Q: Rashid Rida, the Muslim authority whose name appears in your book’s subtitle, is a famous and influential Islamic reformer. Some speak of him as a progressive thinker; others speak of him as a fundamentalist. You refer to his age in relation to “Islam’s Global and Material Reformation.” What’s your view of his historical role?
LH: Although he presented himself as a religious reformer, I don’t argue that Rida gave rise to an Islamic reformation. My contention is that new material practices reformed how Muslims understood Islamic beliefs and rituals in imperial cities all over the world. I argue that controversial entanglements with new technologies and commodities were the driving force behind a process of religious change that Rida had no power to control. This is a revisionist argument that challenges long-held views of the intellectual movement of Islamic reform. Instead of focusing on the historic role of famous Muslim scholars such as al-Afghani, ‘Abduh, and Rida, my book focuses on the historic role of modern innovations and pious consumers.

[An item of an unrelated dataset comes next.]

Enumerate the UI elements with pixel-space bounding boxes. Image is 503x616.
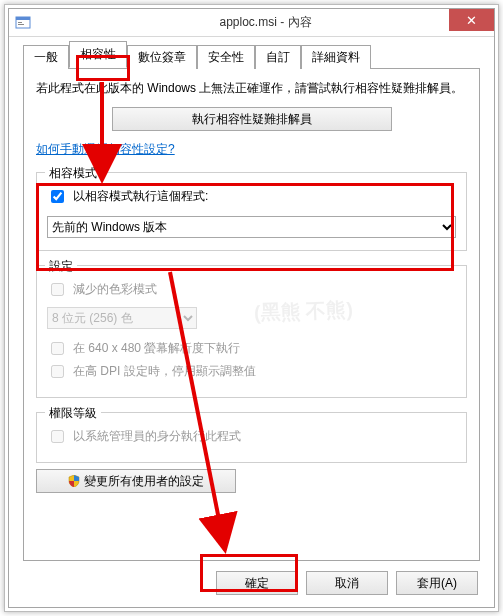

In the book, I describe Rida as a responsive religious reformer and as the entrepreneur behind al-Manar, The Lighthouse Press, history’s first successful Islamic publishing business. I demonstrate that he usually gave the readers of his signature magazine, al-Manar, what they wanted: authoritative interpretations of Islamic law known as fatwas that supported their side in local battles over the future of Islam. He printed the first issue of this magazine in 1898, shortly after he migrated to Egypt from Syria, and the last in 1935, the year of his death. He succeeded in publishing this for-profit, subscription-based magazine for decades because he responded effectively to readers’ interests and demands. He did this by representing Islam in its original form as a laissez-faire religion that easily accommodated believers’ needs and wants. He argued that openness to worldly advantages was the secret behind the prosperity of the earliest generations of Muslims and that modern Muslims would prosper, too, if they returned to Islam’s foundational spirit.
Q: Where did his journal circulate? Mainly in Egypt or throughout the Middle East and beyond?
LH: Fatwa requests allowed me to map his correspondence with subscribers within Egypt and abroad. I discovered some unexpected patterns and trends. Before World War I, al-Manar circulated principally within the British Empire. I found, to my surprise, that Rida corresponded more frequently with fatwa seekers from Singapore, a British Strait Settlement, than from his homeland, Syria under Ottoman rule. After World War I, as a prominent Syrian nationalist leader in exile, Rida began to correspond much more with fellow Syrians. And they wrote to him not only from Greater Syria but also from the Syrian diaspora in Latin America. His legal communications with fatwa seekers overseas is actually a major theme of the book, which covers his correspondence with Arabic readers from Russia, India, China, and many other countries.